◆ **WHAT THE TASK ASKS**: Could you restate all of the records exactly, leaving out the pictures?

◆ **Saved data entries**:
---------------

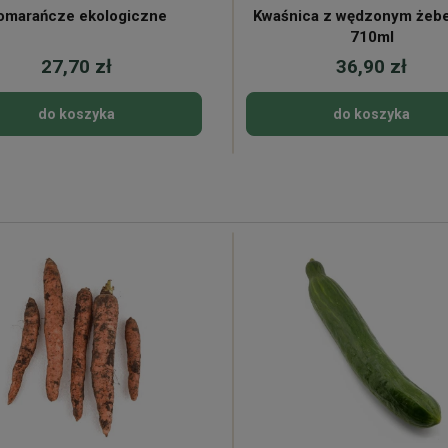
omarańcze ekologiczne
Kwaśnica z wędzonym żeb
710ml
27,70 zł
36,90 zł
do koszyka
do koszyka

---------------

◆ **WRITTEN SOLUTION**:
omarańcze ekologiczne
Kwaśnica z wędzonym żeb
710ml
27,70 zł
36,90 zł
do koszyka
do koszyka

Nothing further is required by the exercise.